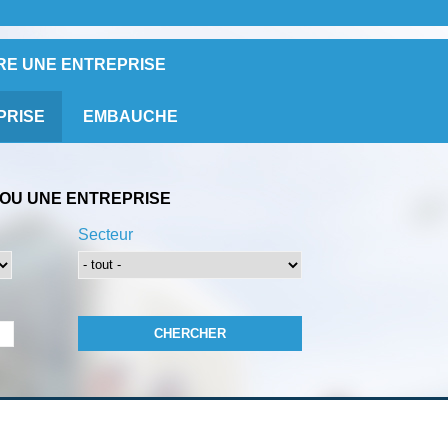
RE UNE ENTREPRISE
PRISE
EMBAUCHE
OU UNE ENTREPRISE
Secteur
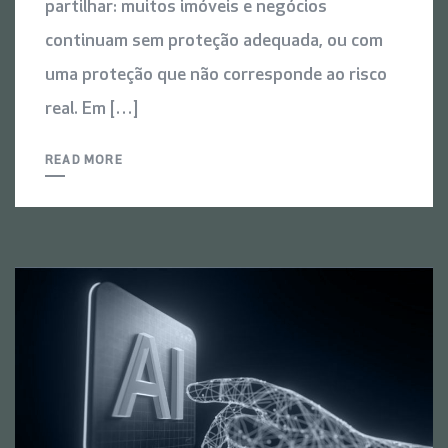
partilhar: muitos imóveis e negócios
continuam sem proteção adequada, ou com
uma proteção que não corresponde ao risco
real. Em […]
READ MORE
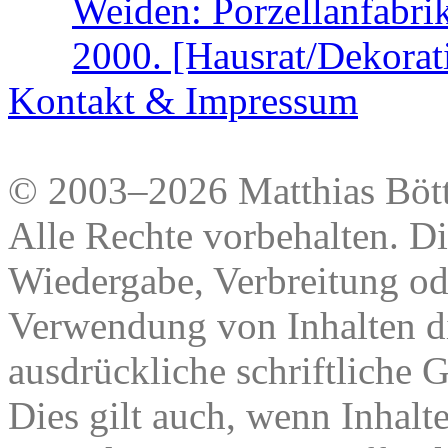
Weiden: Porzellanfabr
2000. [Hausrat/Dekorat
Kontakt & Impressum
© 2003–2026 Matthias Bött
Alle Rechte vorbehalten. Di
Wiedergabe, Verbreitung od
Verwendung von Inhalten di
ausdrückliche schriftliche
Dies gilt auch, wenn Inhalt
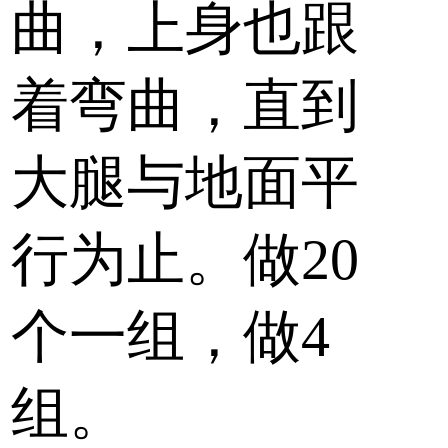
曲，上身也跟
着弯曲，直到
大腿与地面平
行为止。做20
个一组，做4
组。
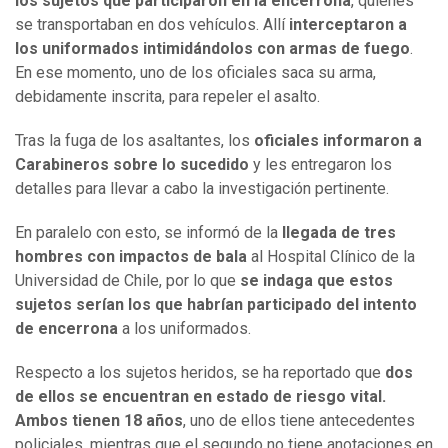
los sujetos que participaron en la encerrona
, quienes
se transportaban en dos vehículos. Allí
interceptaron a
los uniformados intimidándolos con armas de fuego
.
En ese momento, uno de los oficiales saca su arma,
debidamente inscrita, para repeler el asalto.
Tras la fuga de los asaltantes, los
oficiales informaron a
Carabineros sobre lo sucedido
y les entregaron los
detalles para llevar a cabo la investigación pertinente.
En paralelo con esto, se informó de la
llegada de tres
hombres con impactos de bala
al Hospital Clínico de la
Universidad de Chile, por lo que
se indaga que estos
sujetos serían los que habrían participado del intento
de encerrona
a los uniformados.
Respecto a los sujetos heridos, se ha reportado que
dos
de ellos se encuentran en estado de riesgo vital.
Ambos tienen 18 años
, uno de ellos tiene antecedentes
policiales, mientras que el segundo no tiene anotaciones en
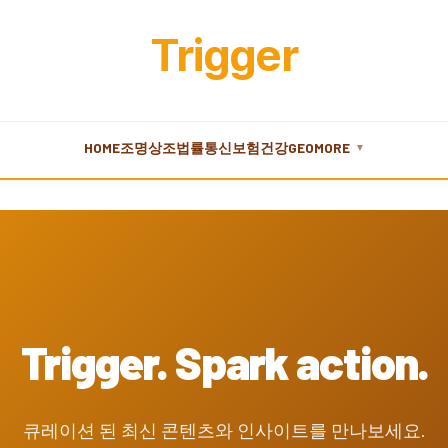
Trigger
HOME
조명
상조
법률
통신
보험
건강
GEO
MORE
▼
Trigger. Spark action.
큐레이션 된 최신 콘텐츠와 인사이트를 만나보세요.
━━━━━━━━━━━━━━━━━━━━━━━━━━━━━━
Give back the records above exactly. Pictures stay out.

Result:
RE UNE ENTREPRISE
PRISE
EMBAUCHE
OU UNE ENTREPRISE
Secteur
partilhar: muitos imóveis e negócios
continuam sem proteção adequada, ou com
uma proteção que não corresponde ao risco
real. Em […]
READ MORE
Weiden: Porzellanfabr
2000. [Hausrat/Dekorat
Kontakt & Impressum
© 2003–2026 Matthias Bött
Alle Rechte vorbehalten. Di
Wiedergabe, Verbreitung od
Verwendung von Inhalten di
ausdrückliche schriftliche
Dies gilt auch, wenn Inhalt
曲，上身也跟
着弯曲，直到
大腿与地面平
行为止。做20
个一组，做4
组。
los sujetos que participaron en la encerrona
, quienes
se transportaban en dos vehículos. Allí
interceptaron a
los uniformados intimidándolos con armas de fuego
.
En ese momento, uno de los oficiales saca su arma,
debidamente inscrita, para repeler el asalto.
Tras la fuga de los asaltantes, los
oficiales informaron a
Carabineros sobre lo sucedido
y les entregaron los
detalles para llevar a cabo la investigación pertinente.
En paralelo con esto, se informó de la
llegada de tres
hombres con impactos de bala
al Hospital Clínico de la
Universidad de Chile, por lo que
se indaga que estos
sujetos serían los que habrían participado del intento
de encerrona
a los uniformados.
Respecto a los sujetos heridos, se ha reportado que
dos
de ellos se encuentran en estado de riesgo vital.
Ambos tienen 18 años
, uno de ellos tiene antecedentes
policiales, mientras que el segundo no tiene anotaciones en
Trigger
HOME
조명
상조
법률
통신
보험
건강
GEO
MORE
▼
Trigger. Spark action.
큐레이션 된 최신 콘텐츠와 인사이트를 만나보세요.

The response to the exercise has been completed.